**MATERIAL SHOWN**

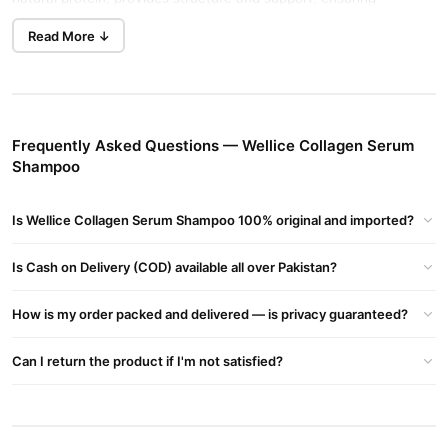
healthier, shinier hair. This shampoo also includes argan oil and
Read More ↓
shea butter to lock in moisture, improve shine, and protect
against damage.
Key Benefits:
Strengthened Hair:
Collagen reduces breakage and split ends
Frequently Asked Questions — Wellice Collagen Serum
Shampoo
by fortifying hair structure.
Nourished Hair:
Shea butter ensures softness and
Is Wellice Collagen Serum Shampoo 100% original and imported?
manageability.
Improved Shine:
Argan oil adds a luminous glow to dull hair.
Is Cash on Delivery (COD) available all over Pakistan?
Protection:
Antioxidants protect hair from daily damage.
How is my order packed and delivered — is privacy guaranteed?
Where to Buy?
Purchase Wellice Collagen Serum Shampoo online at
Can I return the product if I'm not satisfied?
TradeCenter.PK
03210009798
or call our helpline at
for
assistance.
Keywords Integration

**WHAT THE EXERCISE ASKS**
Retype each entry exactly. No pictures.

**OUTPUT**
healthier, shinier hair. This shampoo also includes argan oil and
Read More ↓
shea butter to lock in moisture, improve shine, and protect
against damage.
Key Benefits:
Strengthened Hair:
Collagen reduces breakage and split ends
Frequently Asked Questions — Wellice Collagen Serum
Shampoo
by fortifying hair structure.
Nourished Hair:
Shea butter ensures softness and
Is Wellice Collagen Serum Shampoo 100% original and imported?
manageability.
Improved Shine:
Argan oil adds a luminous glow to dull hair.
Is Cash on Delivery (COD) available all over Pakistan?
Protection:
Antioxidants protect hair from daily damage.
How is my order packed and delivered — is privacy guaranteed?
Where to Buy?
Purchase Wellice Collagen Serum Shampoo online at
Can I return the product if I'm not satisfied?
TradeCenter.PK
03210009798
or call our helpline at
for
assistance.
Keywords Integration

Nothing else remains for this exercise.